- Colleen Bawn Location in Zimbabwe
- Coordinates: 21°00′00″S 29°12′36″E﻿ / ﻿21.00000°S 29.21000°E
- Country: Zimbabwe
- Province: Matabeleland South
- Districts of Zimbabwe: Gwanda District
- Municipality: Colleen Bawn Town Council
- Elevation: 3,133 ft (955 m)

Population (2020 Estimate)
- • Total: 2,492
- Time zone: UTC+2 (CAT)
- Climate: Cwa

= Colleen Bawn =

Zimbabwean town

Colleen Bawn is a town in Zimbabwe.

==Location==
Colleen Bawn is located in Gwanda District, in Matabeleland South Province, in southwest Zimbabwe. It is approximately 59 km, by road, east of Gwanda, the provincial and district headquarters. This is about 191 km, by road, southeast of Bulawayo, the nearest large city.

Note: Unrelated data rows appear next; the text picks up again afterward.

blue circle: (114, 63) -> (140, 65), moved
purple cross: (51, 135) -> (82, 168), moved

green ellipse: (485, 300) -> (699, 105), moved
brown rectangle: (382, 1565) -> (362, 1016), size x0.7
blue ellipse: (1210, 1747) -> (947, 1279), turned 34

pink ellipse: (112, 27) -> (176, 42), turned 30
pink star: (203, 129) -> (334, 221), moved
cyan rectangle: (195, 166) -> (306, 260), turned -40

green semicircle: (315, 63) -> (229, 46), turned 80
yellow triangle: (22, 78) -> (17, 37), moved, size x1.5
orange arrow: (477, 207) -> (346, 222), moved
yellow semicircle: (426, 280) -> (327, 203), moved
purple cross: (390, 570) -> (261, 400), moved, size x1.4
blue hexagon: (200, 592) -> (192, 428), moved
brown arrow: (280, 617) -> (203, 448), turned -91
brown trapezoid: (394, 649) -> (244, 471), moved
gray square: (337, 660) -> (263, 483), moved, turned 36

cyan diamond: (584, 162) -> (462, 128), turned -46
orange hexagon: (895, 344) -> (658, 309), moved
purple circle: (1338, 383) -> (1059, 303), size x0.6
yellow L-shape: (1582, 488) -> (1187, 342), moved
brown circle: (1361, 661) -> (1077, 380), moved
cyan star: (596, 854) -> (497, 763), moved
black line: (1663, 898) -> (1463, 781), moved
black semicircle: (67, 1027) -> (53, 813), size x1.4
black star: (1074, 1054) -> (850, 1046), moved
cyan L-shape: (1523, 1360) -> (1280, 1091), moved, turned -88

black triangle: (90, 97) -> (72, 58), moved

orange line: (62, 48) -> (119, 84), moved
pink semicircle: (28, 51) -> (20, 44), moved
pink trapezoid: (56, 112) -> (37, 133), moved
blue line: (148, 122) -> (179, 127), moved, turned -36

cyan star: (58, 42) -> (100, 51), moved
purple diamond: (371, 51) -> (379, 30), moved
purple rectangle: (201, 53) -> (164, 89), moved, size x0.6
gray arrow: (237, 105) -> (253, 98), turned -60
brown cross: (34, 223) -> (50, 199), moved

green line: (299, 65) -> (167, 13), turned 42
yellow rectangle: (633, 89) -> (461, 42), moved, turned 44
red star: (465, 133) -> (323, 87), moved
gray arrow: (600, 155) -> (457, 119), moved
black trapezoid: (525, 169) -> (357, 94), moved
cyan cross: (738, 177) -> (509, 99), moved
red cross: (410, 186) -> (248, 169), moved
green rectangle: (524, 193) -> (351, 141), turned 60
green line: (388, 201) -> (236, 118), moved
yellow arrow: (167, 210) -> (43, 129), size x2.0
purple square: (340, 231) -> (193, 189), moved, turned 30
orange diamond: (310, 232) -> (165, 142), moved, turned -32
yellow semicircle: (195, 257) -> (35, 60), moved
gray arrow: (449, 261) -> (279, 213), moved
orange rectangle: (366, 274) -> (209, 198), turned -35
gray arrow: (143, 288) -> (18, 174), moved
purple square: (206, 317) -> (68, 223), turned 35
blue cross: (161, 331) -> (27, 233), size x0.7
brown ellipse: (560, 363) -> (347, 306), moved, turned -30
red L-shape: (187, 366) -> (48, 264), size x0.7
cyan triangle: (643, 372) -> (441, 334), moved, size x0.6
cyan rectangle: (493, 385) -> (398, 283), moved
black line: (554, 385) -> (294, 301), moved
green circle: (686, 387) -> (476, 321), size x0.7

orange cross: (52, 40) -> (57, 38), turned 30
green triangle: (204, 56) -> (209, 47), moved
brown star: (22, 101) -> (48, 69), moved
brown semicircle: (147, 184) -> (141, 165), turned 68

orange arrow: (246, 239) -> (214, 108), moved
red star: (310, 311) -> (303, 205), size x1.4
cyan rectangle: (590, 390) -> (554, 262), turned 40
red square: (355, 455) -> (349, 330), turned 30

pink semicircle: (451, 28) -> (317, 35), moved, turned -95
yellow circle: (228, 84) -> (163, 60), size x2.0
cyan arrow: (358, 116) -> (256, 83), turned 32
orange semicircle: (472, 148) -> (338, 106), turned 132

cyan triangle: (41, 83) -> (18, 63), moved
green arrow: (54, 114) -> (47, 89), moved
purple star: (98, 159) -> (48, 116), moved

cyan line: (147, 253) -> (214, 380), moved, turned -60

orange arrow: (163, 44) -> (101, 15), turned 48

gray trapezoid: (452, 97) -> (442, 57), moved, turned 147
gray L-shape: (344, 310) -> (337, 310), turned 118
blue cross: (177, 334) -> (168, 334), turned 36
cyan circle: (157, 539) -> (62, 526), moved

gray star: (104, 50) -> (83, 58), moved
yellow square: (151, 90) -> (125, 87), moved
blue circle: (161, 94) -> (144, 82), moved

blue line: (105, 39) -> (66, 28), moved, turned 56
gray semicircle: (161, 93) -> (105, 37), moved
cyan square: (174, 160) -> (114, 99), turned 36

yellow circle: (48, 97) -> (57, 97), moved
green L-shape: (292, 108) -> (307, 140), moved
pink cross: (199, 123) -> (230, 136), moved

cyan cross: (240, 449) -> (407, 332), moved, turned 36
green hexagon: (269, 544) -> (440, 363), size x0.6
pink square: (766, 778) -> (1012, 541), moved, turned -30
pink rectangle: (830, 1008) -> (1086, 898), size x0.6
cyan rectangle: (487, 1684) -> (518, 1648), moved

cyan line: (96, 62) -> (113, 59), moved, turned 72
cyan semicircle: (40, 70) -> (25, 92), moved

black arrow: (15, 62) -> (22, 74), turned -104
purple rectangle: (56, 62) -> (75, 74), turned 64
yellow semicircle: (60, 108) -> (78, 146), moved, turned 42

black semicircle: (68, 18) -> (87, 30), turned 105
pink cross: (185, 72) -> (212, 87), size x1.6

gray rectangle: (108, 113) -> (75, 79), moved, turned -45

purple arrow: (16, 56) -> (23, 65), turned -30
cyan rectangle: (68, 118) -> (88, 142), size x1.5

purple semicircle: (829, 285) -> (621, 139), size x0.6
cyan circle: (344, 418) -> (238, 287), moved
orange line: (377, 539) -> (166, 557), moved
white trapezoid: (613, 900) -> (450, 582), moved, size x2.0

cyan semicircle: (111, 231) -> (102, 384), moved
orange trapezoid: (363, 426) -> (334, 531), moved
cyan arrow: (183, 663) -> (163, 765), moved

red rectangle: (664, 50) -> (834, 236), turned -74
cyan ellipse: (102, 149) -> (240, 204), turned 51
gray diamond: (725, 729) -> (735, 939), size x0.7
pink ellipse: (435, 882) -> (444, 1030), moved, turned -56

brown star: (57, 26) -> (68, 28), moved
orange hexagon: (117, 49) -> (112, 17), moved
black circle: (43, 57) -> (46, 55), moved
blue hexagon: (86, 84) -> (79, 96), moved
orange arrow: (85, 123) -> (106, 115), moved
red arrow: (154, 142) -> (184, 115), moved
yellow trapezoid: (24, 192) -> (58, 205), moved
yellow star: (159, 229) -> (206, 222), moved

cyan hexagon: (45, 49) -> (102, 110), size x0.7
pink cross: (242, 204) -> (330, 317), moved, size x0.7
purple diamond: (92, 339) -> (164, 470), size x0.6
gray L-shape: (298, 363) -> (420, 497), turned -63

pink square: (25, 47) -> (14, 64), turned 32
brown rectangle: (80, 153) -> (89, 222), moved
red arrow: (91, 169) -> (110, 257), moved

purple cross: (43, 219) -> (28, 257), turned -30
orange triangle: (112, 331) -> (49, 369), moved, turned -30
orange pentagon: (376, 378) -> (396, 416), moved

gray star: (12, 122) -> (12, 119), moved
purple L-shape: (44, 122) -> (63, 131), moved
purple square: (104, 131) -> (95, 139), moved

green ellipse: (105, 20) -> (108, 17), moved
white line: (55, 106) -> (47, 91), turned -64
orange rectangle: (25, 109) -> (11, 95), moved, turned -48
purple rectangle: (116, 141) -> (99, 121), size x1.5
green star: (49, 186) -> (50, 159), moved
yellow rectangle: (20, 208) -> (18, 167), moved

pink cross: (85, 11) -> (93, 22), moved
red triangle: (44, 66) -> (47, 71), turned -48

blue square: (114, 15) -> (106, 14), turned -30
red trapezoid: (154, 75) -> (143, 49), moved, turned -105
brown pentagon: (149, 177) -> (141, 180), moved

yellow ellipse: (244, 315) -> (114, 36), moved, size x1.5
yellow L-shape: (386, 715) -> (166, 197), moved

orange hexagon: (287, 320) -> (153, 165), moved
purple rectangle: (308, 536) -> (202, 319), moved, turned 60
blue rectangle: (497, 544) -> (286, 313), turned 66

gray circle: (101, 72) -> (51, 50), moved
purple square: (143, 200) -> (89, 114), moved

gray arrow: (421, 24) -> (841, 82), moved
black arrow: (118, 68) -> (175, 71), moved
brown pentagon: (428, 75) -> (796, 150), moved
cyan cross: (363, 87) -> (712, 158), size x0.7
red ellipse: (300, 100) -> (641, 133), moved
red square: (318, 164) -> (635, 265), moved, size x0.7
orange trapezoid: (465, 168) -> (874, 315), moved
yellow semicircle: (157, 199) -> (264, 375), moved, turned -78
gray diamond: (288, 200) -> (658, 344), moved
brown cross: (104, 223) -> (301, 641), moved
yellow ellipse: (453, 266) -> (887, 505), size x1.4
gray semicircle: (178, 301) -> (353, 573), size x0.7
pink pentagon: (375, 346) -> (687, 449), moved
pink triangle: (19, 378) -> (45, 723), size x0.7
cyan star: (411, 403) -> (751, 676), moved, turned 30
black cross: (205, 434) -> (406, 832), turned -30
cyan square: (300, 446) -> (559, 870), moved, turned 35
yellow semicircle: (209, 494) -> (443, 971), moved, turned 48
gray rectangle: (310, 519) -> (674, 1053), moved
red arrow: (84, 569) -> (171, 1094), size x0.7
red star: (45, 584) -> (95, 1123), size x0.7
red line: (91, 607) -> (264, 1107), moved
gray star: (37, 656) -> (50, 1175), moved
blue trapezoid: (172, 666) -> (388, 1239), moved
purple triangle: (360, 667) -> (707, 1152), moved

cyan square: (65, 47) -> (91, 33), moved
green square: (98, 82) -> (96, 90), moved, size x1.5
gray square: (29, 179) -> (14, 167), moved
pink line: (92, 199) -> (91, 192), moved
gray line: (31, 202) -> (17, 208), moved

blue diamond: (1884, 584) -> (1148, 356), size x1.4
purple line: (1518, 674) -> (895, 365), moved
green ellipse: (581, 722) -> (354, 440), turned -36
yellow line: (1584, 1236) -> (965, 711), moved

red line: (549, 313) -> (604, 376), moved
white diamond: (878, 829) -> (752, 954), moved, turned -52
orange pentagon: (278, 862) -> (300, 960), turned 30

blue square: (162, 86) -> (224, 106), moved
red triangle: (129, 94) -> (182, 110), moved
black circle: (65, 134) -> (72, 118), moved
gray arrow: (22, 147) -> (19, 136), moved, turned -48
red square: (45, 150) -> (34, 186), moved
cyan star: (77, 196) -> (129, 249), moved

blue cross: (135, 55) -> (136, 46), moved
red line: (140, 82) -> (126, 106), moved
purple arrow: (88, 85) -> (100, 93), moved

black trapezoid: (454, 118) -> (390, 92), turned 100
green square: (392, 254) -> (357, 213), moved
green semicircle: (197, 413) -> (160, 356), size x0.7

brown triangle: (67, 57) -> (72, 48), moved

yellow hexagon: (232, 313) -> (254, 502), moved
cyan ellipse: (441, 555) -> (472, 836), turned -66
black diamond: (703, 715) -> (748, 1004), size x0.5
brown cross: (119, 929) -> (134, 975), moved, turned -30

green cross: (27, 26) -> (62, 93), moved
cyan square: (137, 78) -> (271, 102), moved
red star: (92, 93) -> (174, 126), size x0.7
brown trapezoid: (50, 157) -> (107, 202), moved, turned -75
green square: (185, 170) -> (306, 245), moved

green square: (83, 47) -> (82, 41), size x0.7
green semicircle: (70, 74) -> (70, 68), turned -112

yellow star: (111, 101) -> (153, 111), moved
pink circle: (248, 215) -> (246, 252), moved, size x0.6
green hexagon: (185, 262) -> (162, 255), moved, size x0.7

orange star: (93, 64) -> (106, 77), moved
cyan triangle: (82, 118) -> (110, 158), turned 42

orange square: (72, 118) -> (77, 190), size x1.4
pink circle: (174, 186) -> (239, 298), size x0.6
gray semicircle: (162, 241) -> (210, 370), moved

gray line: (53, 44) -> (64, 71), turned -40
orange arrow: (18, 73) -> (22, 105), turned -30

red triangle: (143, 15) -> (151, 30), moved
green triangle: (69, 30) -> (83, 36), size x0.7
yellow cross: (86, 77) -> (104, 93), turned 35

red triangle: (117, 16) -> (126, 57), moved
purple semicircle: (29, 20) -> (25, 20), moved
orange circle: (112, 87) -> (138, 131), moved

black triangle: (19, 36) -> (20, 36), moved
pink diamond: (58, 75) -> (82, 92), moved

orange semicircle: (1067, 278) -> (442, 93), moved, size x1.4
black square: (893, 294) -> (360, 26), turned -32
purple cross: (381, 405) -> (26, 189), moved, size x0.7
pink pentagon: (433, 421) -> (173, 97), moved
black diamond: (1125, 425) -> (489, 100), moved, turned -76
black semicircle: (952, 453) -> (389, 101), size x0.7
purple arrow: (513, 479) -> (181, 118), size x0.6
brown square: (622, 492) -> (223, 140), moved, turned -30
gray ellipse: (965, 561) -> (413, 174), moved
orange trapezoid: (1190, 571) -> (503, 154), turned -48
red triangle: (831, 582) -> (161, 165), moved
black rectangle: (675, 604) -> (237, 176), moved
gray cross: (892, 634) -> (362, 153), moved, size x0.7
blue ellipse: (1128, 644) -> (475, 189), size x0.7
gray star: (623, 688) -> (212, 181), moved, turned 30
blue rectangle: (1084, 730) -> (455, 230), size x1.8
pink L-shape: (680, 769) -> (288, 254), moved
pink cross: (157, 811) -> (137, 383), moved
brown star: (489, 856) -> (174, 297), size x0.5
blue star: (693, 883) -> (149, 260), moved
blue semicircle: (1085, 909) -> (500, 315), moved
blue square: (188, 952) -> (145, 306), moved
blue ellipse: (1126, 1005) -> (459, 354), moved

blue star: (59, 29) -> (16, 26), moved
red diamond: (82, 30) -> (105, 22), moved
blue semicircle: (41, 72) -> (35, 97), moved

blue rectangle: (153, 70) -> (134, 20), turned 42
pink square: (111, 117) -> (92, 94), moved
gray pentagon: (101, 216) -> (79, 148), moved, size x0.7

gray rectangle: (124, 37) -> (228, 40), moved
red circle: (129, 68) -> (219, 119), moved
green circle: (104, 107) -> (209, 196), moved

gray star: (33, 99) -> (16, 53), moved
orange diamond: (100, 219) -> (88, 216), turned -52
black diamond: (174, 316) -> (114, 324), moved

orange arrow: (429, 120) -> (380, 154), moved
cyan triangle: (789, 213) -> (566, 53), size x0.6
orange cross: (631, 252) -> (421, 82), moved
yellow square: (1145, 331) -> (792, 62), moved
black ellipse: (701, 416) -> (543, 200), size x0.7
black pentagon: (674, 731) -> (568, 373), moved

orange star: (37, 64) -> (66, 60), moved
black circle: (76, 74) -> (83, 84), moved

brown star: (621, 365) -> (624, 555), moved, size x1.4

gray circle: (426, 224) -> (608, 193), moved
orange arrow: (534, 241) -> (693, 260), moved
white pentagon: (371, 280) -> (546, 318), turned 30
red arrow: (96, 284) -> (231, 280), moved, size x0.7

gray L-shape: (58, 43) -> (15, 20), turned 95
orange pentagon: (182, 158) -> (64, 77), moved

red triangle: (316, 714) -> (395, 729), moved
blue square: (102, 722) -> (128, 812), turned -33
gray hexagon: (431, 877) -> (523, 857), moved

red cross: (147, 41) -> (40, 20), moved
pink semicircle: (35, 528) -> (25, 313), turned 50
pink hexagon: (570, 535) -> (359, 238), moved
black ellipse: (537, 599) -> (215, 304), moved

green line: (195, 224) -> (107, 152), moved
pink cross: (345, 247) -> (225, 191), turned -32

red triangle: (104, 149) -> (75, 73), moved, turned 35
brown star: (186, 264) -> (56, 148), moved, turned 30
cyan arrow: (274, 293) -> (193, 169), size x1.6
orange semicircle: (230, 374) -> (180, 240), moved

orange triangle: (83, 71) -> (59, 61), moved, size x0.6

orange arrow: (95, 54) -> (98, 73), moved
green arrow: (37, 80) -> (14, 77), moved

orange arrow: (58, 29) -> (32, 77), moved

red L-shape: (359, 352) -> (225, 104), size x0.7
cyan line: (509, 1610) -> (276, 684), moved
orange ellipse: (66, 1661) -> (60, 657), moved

This location lies on Highway A-6, the main road between Bulawayo and Beitbridge, at the international border with the Republic of South Africa. The coordinates of the town are:21° 0' 0.00"S, 29° 12' 36.00"E (Latitude:21.0000; Longitude:29.2100). Colleen Bawn lies at an average elevation of 955 m, above mean sea level.

==Overview==
Colleen Bawn is supplied with water from Geelong Weir on the Mzingwane River, fed by releases of water from Silalabuhwa Dam, on the tributary Insiza River. The town grew up around the Colleen Bawn gold mine. The prospector who pegged claim to the mine in 1895, named it after an Irish girl with whom he had been acquainted. The mine was opened in 1905 but after the Second World War, limestone became the focal mineral in the area. The limestone is mined by Pretoria Portland Cement, who operate a cement factory on the site and have been responsible for recent growth in the town.

==Population==
According to the 1982 Population Census, Colleen Bawn had a population of 1,427. In 2004, the population of the town was estimated at 2,545. As of 2020, the population of the town was estimated at 2,492 inhabitants.

==Economy==
The Pretoria Portland Cement company, is planning to construct a 32 megawatts solar power plant at the location of its cement manufacturing factory in Colleen Bawn. 16 megawatts of the output of Colleen Bawn Solar Power Station will be consumed by the cement factory, and the remainder will be sold to the Zimbabwean national electricity grid.